One way to create entangled photons is to use a special crystal that can split a high energy photon into two of lower energy. Like twins in a horror movie, the daughters possess a mystical connection between them.
The problem is only a fraction of incoming photons get entangled, and that makes entangling more than two fiendishly difficult. You can try to place a few crystals in a row, but the more photons you try to entangle, the less efficient the whole process becomes.
In 2012, Jian-Wei Pan and his team at the University of Science and Technology of China steamrolled the issue by developing a laser system that produced entangled photon pairs at a much higher rate. That’s how they set a record of the time of eight entangled photons.

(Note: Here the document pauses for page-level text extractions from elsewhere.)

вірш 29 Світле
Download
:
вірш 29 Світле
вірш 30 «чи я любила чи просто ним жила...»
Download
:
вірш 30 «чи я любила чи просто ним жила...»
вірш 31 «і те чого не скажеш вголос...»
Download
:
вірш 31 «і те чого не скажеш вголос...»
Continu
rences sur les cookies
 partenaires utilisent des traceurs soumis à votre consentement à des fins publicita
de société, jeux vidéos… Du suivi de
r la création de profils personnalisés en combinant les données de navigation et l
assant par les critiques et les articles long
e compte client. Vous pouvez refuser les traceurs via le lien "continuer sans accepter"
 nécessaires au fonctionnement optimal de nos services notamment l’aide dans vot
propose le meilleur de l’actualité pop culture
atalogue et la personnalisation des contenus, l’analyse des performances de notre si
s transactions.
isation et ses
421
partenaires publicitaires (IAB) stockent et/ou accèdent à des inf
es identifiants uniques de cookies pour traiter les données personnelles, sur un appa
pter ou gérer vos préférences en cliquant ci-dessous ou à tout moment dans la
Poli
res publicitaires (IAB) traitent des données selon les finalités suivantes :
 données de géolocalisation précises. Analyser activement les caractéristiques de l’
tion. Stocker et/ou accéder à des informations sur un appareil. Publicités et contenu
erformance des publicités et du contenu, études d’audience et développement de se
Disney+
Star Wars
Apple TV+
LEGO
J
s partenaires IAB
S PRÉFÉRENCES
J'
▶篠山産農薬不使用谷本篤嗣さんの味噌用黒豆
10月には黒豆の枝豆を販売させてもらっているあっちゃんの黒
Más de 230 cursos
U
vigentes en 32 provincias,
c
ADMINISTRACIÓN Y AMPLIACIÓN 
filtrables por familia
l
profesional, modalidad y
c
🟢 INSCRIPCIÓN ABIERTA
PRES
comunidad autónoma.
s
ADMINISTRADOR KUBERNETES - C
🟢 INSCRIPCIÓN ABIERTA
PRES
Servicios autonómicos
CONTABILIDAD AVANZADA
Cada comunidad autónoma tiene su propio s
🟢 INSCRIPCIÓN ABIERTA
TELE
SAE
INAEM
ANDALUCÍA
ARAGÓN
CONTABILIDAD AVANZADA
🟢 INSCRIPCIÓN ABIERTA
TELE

Now, the same team have raised the bar even higher by improving their photon-splitter design.
They placed two β-barium borate crystals in a new sandwich structure that spat the two entangled photons in the same direction, with the same polarisation.
This way, they were able to almost double the collection efficiency from 40% to 70%.
The team then placed five of these crystal sandwiches in a row. When they fired a laser beam through the lot, the five crystals created 10 photons. All 10 were directed into a maze of mirrors and beam-splitters to entangle them all together.
They describe the work in Physical Review Letters.
Besides being a record-breaker, the advance is a milestone because it brings what’s known as Shor’s quantum error correction code within reach.
The team also entangled the highly twisted photons, setting a record for the largest entangled quantum number ever demonstrated.
That’s a way to protect against copying errors inside a quantum computer by storing the information of one qubit onto an entangled state of nine other qubits.
Meanwhile, an international team of researchers from Austria, Canada and Australia has created the twistiest light ever.
The usual picture of a photon is a self-generating electric field and magnetic field, travelling at right angles to one another. But the photon can also be twisted to corkscrew through the air.
Increasing the twistiness of light can dramatically increase the amount of information a single light source can transmit.
Scientists can split one beam of light into multiple channels, each of a different twistiness, and send many different signals simultaneously along the same path.
In 2012, scientists transmitted 2.5 terabits (about 66 DVDs’ worth) per second through a single optical fibre using light with eight different kinds of twistiness.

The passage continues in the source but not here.